I’ll be running an R course soon and I am looking for fun (public) datasets to use in data manipulation and visualization. I would like to use a single dataset that has some easy variables for the first days, but also some more challenging ones for the final days. And I want that when I put exercises, the students* are curious about finding out the answer.
[*in this case students are not ecologists]
-Movies. How many movies has Woody Allen? Is the number of movies per year increasing linearly or exponentially? That is a good theme with lots of options. IMDB releases some data, AND processing their terribly formatted txt files and assembling them would be an excellent exercise for an advanced class, but not for beginners. OMDB has an API to make searches and if you donate you can get the full database. And of course, there is an R package to use the API. This is better option for beginners.

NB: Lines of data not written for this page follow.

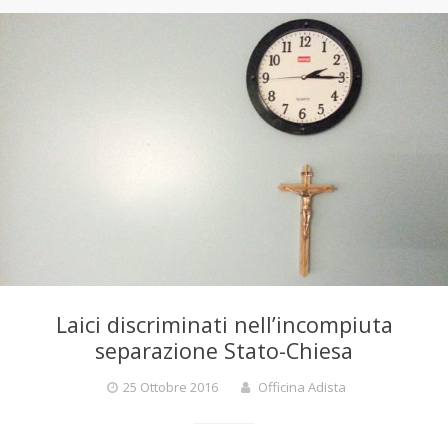
Laici discriminati nell’incompiuta
separazione Stato-Chiesa
25 Ottobre 2016
Officina Adista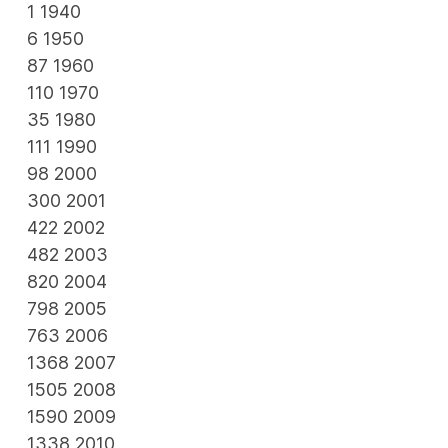
1
1940
6
1950
87
1960
110
1970
35
1980
111
1990
98
2000
300
2001
422
2002
482
2003
820
2004
798
2005
763
2006
1368
2007
1505
2008
1590
2009
1338
2010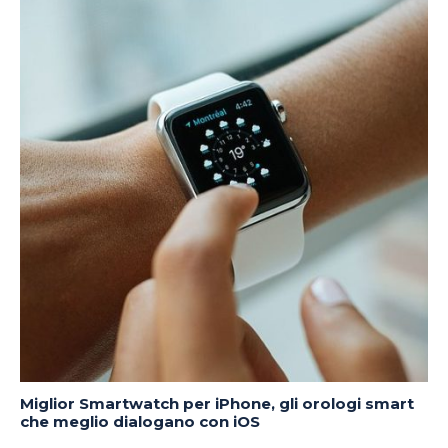
Miglior Smartwatch per iPhone, gli orologi smart
che meglio dialogano con iOS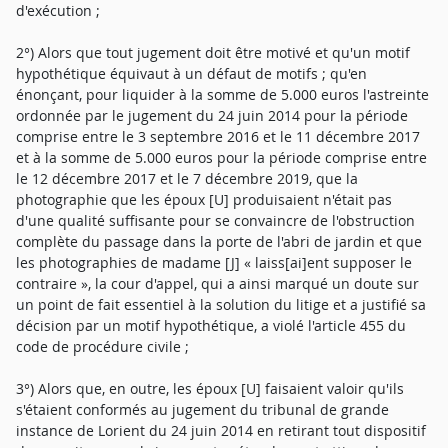
d'exécution ;
2°) Alors que tout jugement doit être motivé et qu'un motif
hypothétique équivaut à un défaut de motifs ; qu'en
énonçant, pour liquider à la somme de 5.000 euros l'astreinte
ordonnée par le jugement du 24 juin 2014 pour la période
comprise entre le 3 septembre 2016 et le 11 décembre 2017
et à la somme de 5.000 euros pour la période comprise entre
le 12 décembre 2017 et le 7 décembre 2019, que la
photographie que les époux [U] produisaient n'était pas
d'une qualité suffisante pour se convaincre de l'obstruction
complète du passage dans la porte de l'abri de jardin et que
les photographies de madame [J] « laiss[ai]ent supposer le
contraire », la cour d'appel, qui a ainsi marqué un doute sur
un point de fait essentiel à la solution du litige et a justifié sa
décision par un motif hypothétique, a violé l'article 455 du
code de procédure civile ;
3°) Alors que, en outre, les époux [U] faisaient valoir qu'ils
s'étaient conformés au jugement du tribunal de grande
instance de Lorient du 24 juin 2014 en retirant tout dispositif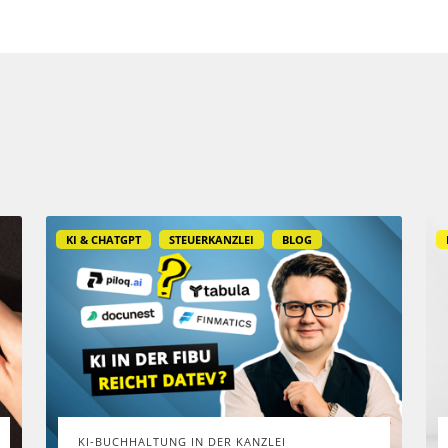
KI & CHATGPT
STEUERKANZLEI
BLOG
KI-BUCHHALTUNG IN DER KANZLEI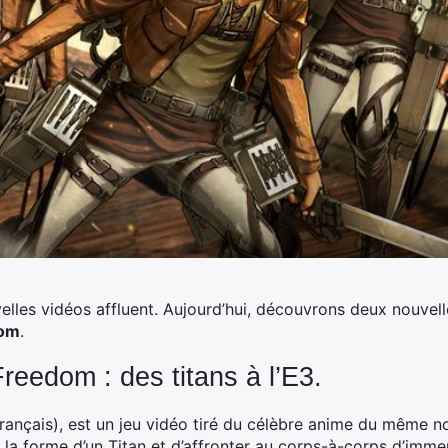
velles vidéos affluent. Aujourd’hui, découvrons deux nouvel
dom
.
reedom : des titans à l’E3.
français), est un jeu vidéo tiré du célèbre anime du même 
 la forme d’un Titan et d’affronter au corps-à-corps d’imm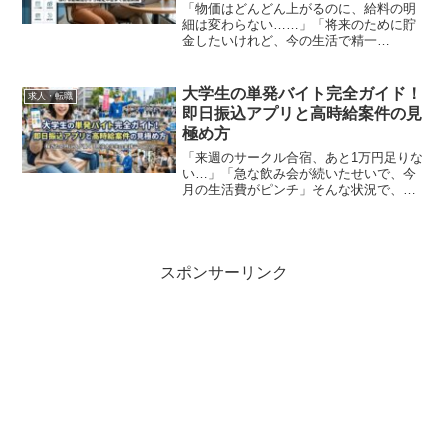
「物価はどんどん上がるのに、給料の明
細は変わらない……」「将来のために貯
金したいけれど、今の生活で精一
杯……」そんな不安を抱えながら、スマ
ートフォンの画面で「スキマバイト」と
いう文字を目にしたことはありません
大学生の単発バイト完全ガイド！
求人・転職
か？「面接なし」「履歴書不要」「...
即日振込アプリと高時給案件の見
極め方
「来週のサークル合宿、あと1万円足りな
い…」「急な飲み会が続いたせいで、今
月の生活費がピンチ」そんな状況で、ス
マホの検索窓に「大学生 単発バイト」と
打ち込んだあなた。焦る気持ち、よくわ
かります。私も学生時代、銀行残高が数
百円になり、学食のカ...
スポンサーリンク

-Music. Everyone likes music and there are 300Gb of data here. You can get also just a chunk, though, but still 2 Gb of data is probably too much for beginers.
-Football: I discarded this one for me because I know nothing about it, but I am sure it will be highly popular in Spain. An open database here.
–Kaggel datasets are also awesome. To download them you just have to register. I may use the baby names per year and US state. Everyone is curious about the most popular name the year of your birthday, for example.
–Earthquakes: This one also needs some parsing of the txt files (easier than IMDB) and will do for pretty visualizations.
-Datasets already in R: Along with the classic datasets on Iris flowers (used by Fisher!) or the cars dataset there are cooler options. For example there are lots of datasets for econometrics (some are curious), and Rstudio also released some cool ones recently (e.g. flights).
Please, add your ideas in the comments, especially if you have used them with success for teaching R. Thanks!